(Material supplied begins)

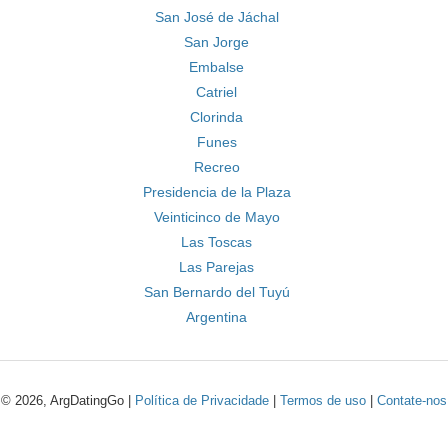
San José de Jáchal
San Jorge
Embalse
Catriel
Clorinda
Funes
Recreo
Presidencia de la Plaza
Veinticinco de Mayo
Las Toscas
Las Parejas
San Bernardo del Tuyú
Argentina
© 2026, ArgDatingGo |
Política de Privacidade
|
Termos de uso
|
Contate-nos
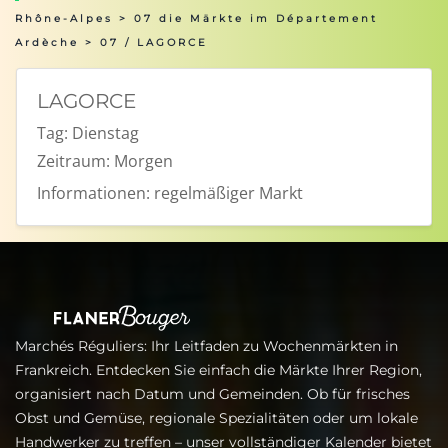
Rhône-Alpes
>
07 die Märkte im Département
Ardèche
> 07 / LAGORCE
LAGORCE
Tag:
Dienstag
Zeitraum:
Morgen
Informationen:
regelmäßiger Markt
Marchés Réguliers: Ihr Leitfaden zu Wochenmärkten in
Frankreich. Entdecken Sie einfach die Märkte Ihrer Region,
organisiert nach Datum und Gemeinden. Ob für frisches
Obst und Gemüse, regionale Spezialitäten oder um lokale
Handwerker zu treffen – unser vollständiger Kalender bietet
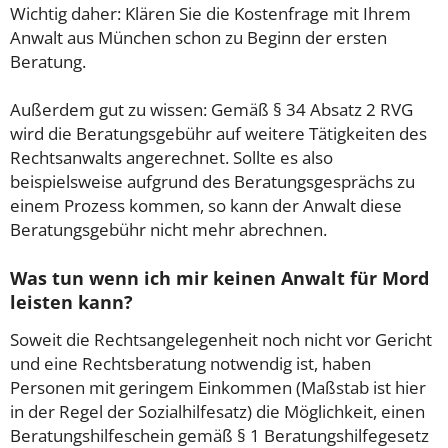
Wichtig daher: Klären Sie die Kostenfrage mit Ihrem
Anwalt aus München schon zu Beginn der ersten
Beratung.
Außerdem gut zu wissen: Gemäß § 34 Absatz 2 RVG
wird die Beratungsgebühr auf weitere Tätigkeiten des
Rechtsanwalts angerechnet. Sollte es also
beispielsweise aufgrund des Beratungsgesprächs zu
einem Prozess kommen, so kann der Anwalt diese
Beratungsgebühr nicht mehr abrechnen.
Was tun wenn ich mir keinen Anwalt für Mord
leisten kann?
Soweit die Rechtsangelegenheit noch nicht vor Gericht
und eine Rechtsberatung notwendig ist, haben
Personen mit geringem Einkommen (Maßstab ist hier
in der Regel der Sozialhilfesatz) die Möglichkeit, einen
Beratungshilfeschein gemäß § 1 Beratungshilfegesetz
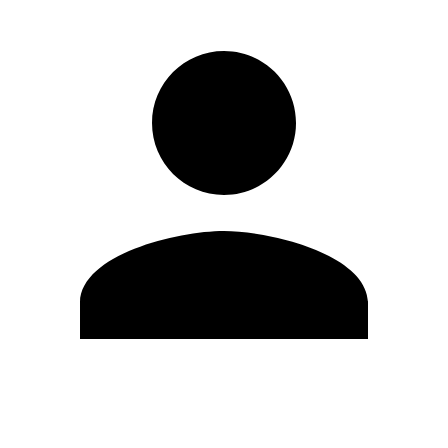
Editar Perfil
Cambiar contraseña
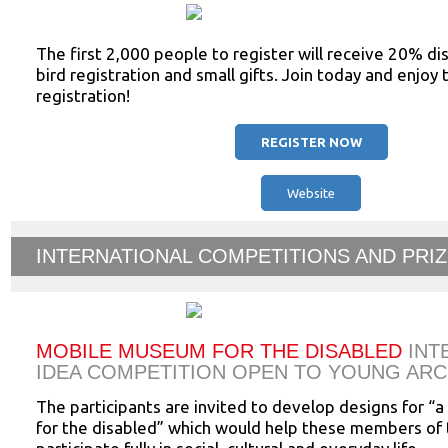
The first 2,000 people to register will receive 20% dis
bird registration and small gifts. Join today and enjoy
registration!
REGISTER NOW
Website
INTERNATIONAL COMPETITIONS AND PRI
MOBILE MUSEUM FOR THE DISABLED
INT
IDEA COMPETITION OPEN TO YOUNG ARC
The participants are invited to develop designs for 
for the disabled” which would help these members of 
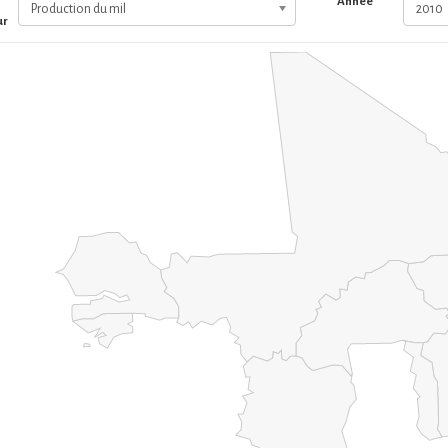
Année
Production du mil
2010
ur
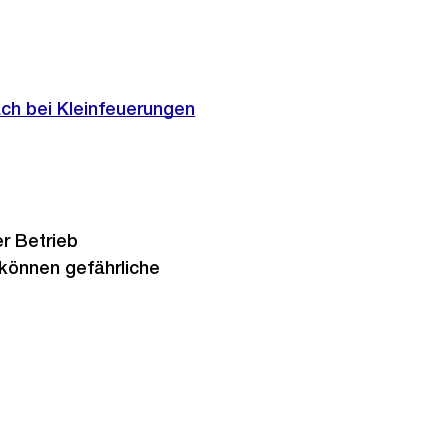
h bei Kleinfeuerungen
r Betrieb
können gefährliche
.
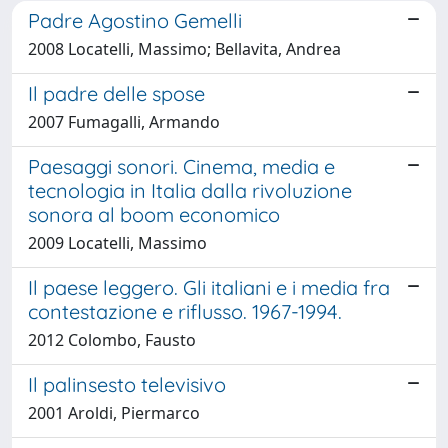
Padre Agostino Gemelli
2008 Locatelli, Massimo; Bellavita, Andrea
Il padre delle spose
2007 Fumagalli, Armando
Paesaggi sonori. Cinema, media e
tecnologia in Italia dalla rivoluzione
sonora al boom economico
2009 Locatelli, Massimo
Il paese leggero. Gli italiani e i media fra
contestazione e riflusso. 1967-1994.
2012 Colombo, Fausto
Il palinsesto televisivo
2001 Aroldi, Piermarco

(Material supplied ends)

Assignment ▸ Where a line of the records contains the word "kann", count it; state only the final tally.

Your response ▸ 2